It would be helpful to see an skb_dump. But if this happens rarely in
production, understood if that is not feasible.

The packet arrives on process_backlog, so still not sure how it is
produced.

> packet. Before sending into the UDP socket with no UDP_GRO sockopt, it
> seems enter "skb_condense" to trim it and loose his frag list. However
> it still keeps gso_type and gso_size. Then it continues to do
> skb_segment_list.
>
> First crash happens in skb_segment_list.
> This patch resolves the crash and lets the packet becomes a skb without
> skb->next:
> https://lore.kernel.org/all/Y9gt5EUizK1UImEP@debian/
> Then crash moves to __udp_gso_sement_list -> skb_segment_list(finish)
> -> __udpv4_gso_segment_list_csum, it uses skb->next without check then
> crash.
>
>
> What we want to do is to drop this abnormal packet.

I think we want to deliver this packet if possible.

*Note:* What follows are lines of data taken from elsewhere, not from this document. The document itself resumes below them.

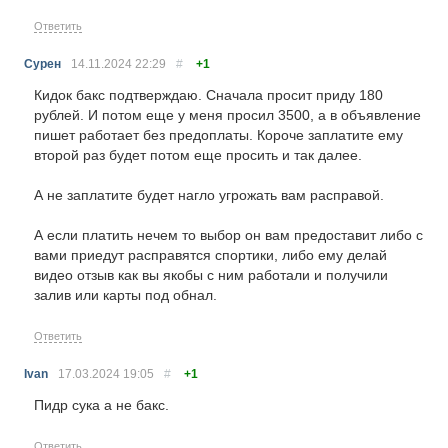
Ответить
Сурен
14.11.2024
22:29
#
+1
Кидок бакс подтверждаю. Сначала просит приду 180
рублей. И потом еще у меня просил 3500, а в объявление
пишет работает без предоплаты. Короче заплатите ему
второй раз будет потом еще просить и так далее.
А не заплатите будет нагло угрожать вам расправой.
А если платить нечем то выбор он вам предоставит либо с
вами приедут расправятся спортики, либо ему делай
видео отзыв как вы якобы с ним работали и получили
залив или карты под обнал.
Ответить
Ivan
17.03.2024
19:05
#
+1
Пидр сука а не бакс.
Ответить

Thanks for the added context. So this is assumed to be a GSO skb with
SKB_GSO_FRAGLIST that somewhere lots its fraglist? That is the bug
if true.

You are suggesting that this happens in the skb_condense in
__udp_enqueue_schedule_skb?

If generated by GRO then on a device that has NETIF_F_GRO_FRAGLIST set.
So one workaround (not fix) is to disable that.

> So we set features
> NETIF_F_GSO_UDP_L4 |NETIF_F_GSO_FRAGLIST to match fixes: f2696099c6c6
> condation then drop it.